罠②:専任を取るための「オーバーローン(高額査定)の罠」
逆に、仲介業者の中には「うちならこんなに高く売れます!」と、相場を無視した非現実的な高額査定を提示してくる業者もいます。これは他社を出し抜いて専任媒介契約を取るための嘘の数字です。 売主は喜んで契約しますが、当然その価格では売れません。転勤のタイムリミットが迫る中、業者は「やはり値下げしましょう」と迫り、最終的には焦った売主が相場以下の安値で手放すことになります。これも時間的制約を利用した悪質な手口です。
3. 転勤時の不動産取引で騙されず、損をしないための防衛策
転勤時の焦りにつけ込まれないためには、冷静な情報収集と客観的な判断基準を持つことが不可欠です。
防衛策①:まずは銀行へ正直に相談する
賃貸に出すことを少しでも検討するなら、必ず融資を受けている銀行に「転勤になった旨」を包み隠さず相談してください。やむを得ない転勤などの事情であれば、一定期間のみ住宅ローンのままでの賃貸貸し出し(条件変更)を特別に認めてくれるケースもあります。絶対に「無断で貸す」という業者の甘い罠に乗ってはいけません。
防衛策②:自分で「リアルな市場相場」を徹底的に調べる
売却するにせよ賃貸に出すにせよ、業者の提示する査定額を鵜呑みにするのは厳禁です。
- 売却の場合: 複数の不動産会社(一括査定サイトなどを利用)に査定を依頼し、「なぜその金額になるのか」という根拠(近隣の成約事例など)を比較してください。
- 賃貸の場合: SUUMOやHOME'Sなどのポータルサイトで、自分の物件と同じマンションや近隣の似た条件の物件が「いくらの家賃で募集されているか」を自力で調査し、リアルな賃貸相場を把握してください。
防衛策③:タイムリミットを業者に悟らせない
不動産会社と交渉する際、「〇月末までに絶対に売らなければならない(決めなければならない)」という焦りを悟られてはいけません。足元を見られる最大の原因になります。 「条件に合わなければ、空き家のままにしておく」「親戚に安く貸すことも検討している」など、余裕のある(急いでいない)素振りを見せることで、不当な買い叩きを牽制することができます。

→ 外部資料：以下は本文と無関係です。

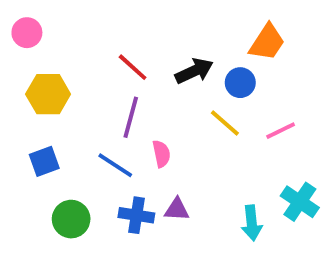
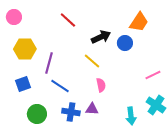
red line: (133, 67) -> (68, 20), moved
purple line: (131, 117) -> (49, 63), moved
yellow line: (225, 123) -> (92, 61), moved
pink line: (281, 131) -> (153, 75), moved
pink semicircle: (161, 154) -> (101, 85), moved

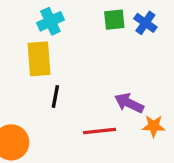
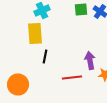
purple arrow: (129, 103) -> (90, 60), turned 54

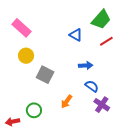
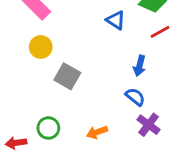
blue arrow: (86, 65) -> (139, 66), moved, turned 104
orange arrow: (67, 102) -> (97, 132), moved, turned 32

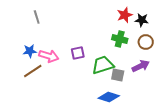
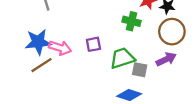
green cross: (120, 39) -> (132, 21), moved
brown circle: (146, 42) -> (172, 32), size x1.5
blue star: (30, 51) -> (38, 42), size x1.6

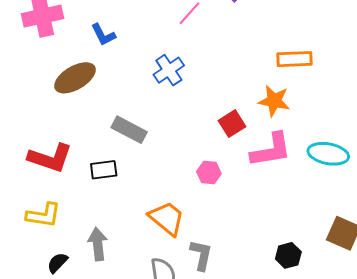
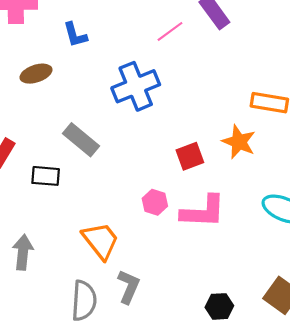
blue cross: (169, 70) -> (136, 86), size x1.4
brown ellipse: (75, 78) -> (36, 74), size x0.7
pink L-shape: (271, 150) -> (203, 212), moved

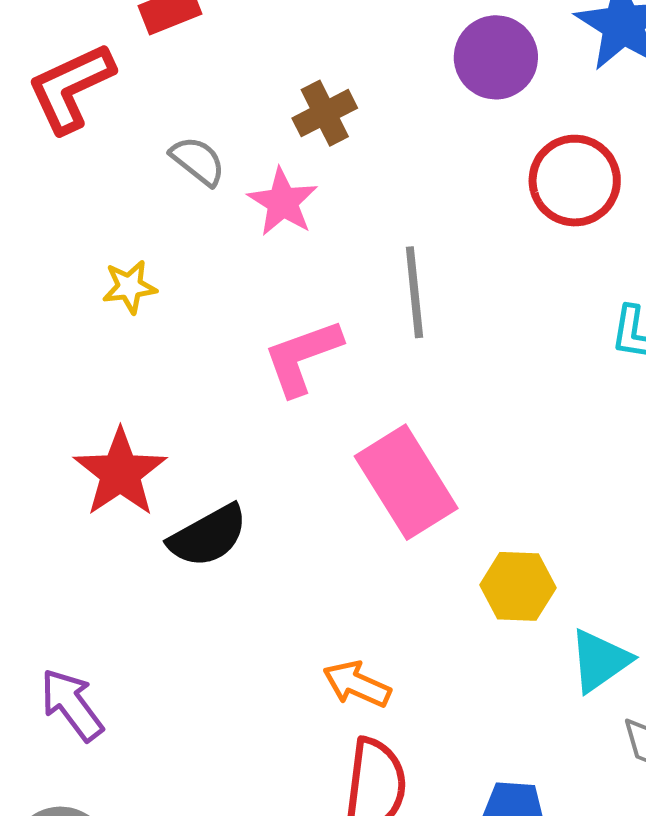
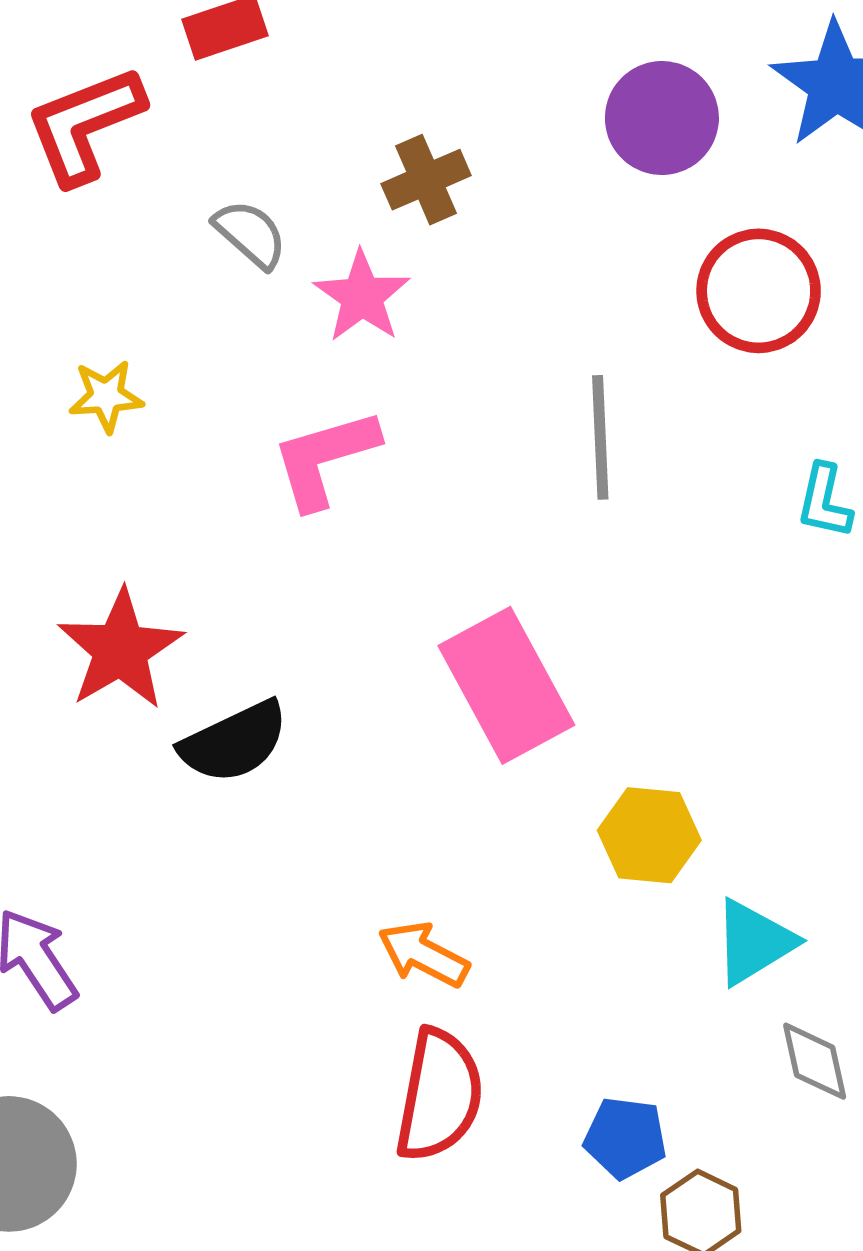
yellow star: (130, 287) -> (106, 396), moved
gray line: (414, 292) -> (600, 437), moved
pink L-shape: (302, 357) -> (325, 458), moved

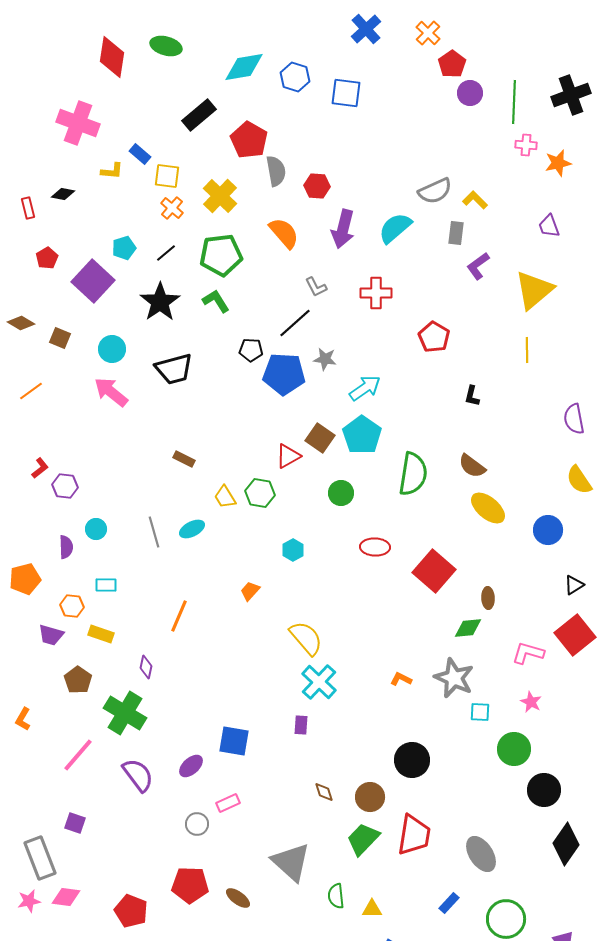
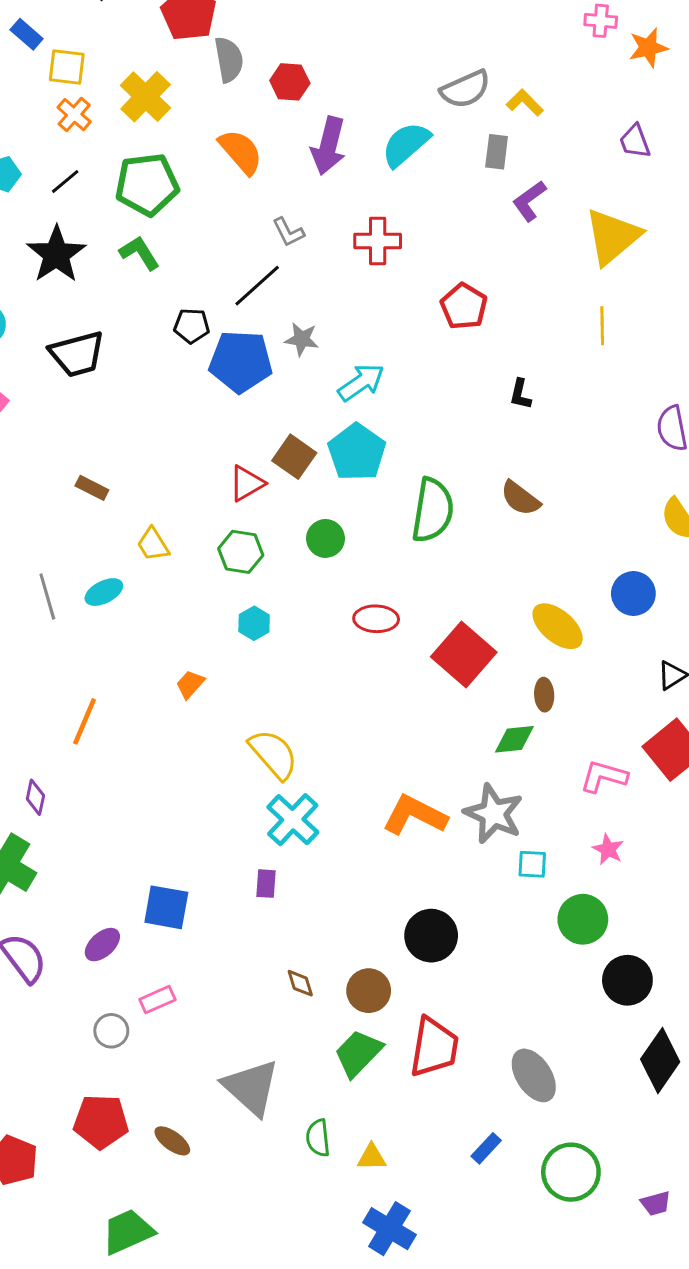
green hexagon: (260, 493) -> (241, 552), moved
yellow ellipse: (488, 508) -> (558, 626), moved
orange L-shape: (401, 679) -> (415, 815), size x2.0

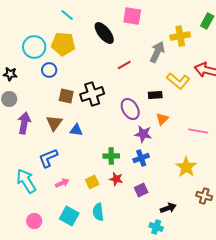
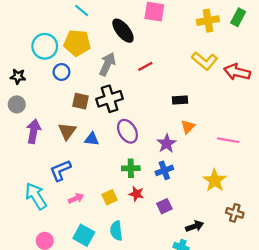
yellow cross: (180, 36) -> (208, 21), moved
gray arrow: (157, 52) -> (107, 64), moved
yellow L-shape: (178, 81) -> (205, 61), moved
purple ellipse: (130, 109) -> (127, 131), moved
purple star: (143, 134) -> (167, 144), turned 30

4. まとめ:焦燥感は最大の敵。客観的な相場感が資産を守る
転勤に伴う持ち家の取り扱いは、時間的制約による焦りから、正常な判断力を失いがちです。悪徳業者はそこを執拗に狙ってきます。
「住宅ローンをそのままにして貸せば儲かる」「急いでいるなら安く買い取る」「うちなら高く売れる」——これらの言葉はすべて、あなたを陥れるための罠である可能性が高いと考えてください。
騙されず、損をしないための鉄則は「自分で相場を調べ、客観的な事実(数字)だけを信じること」です。業者のシミュレーションではなく、自らの手で計算したシビアな数字をもとに、「売却」か「賃貸」かの決断を下してください。あなたの大切な資産と未来を守れるのは、あなた自身の冷静な判断だけです。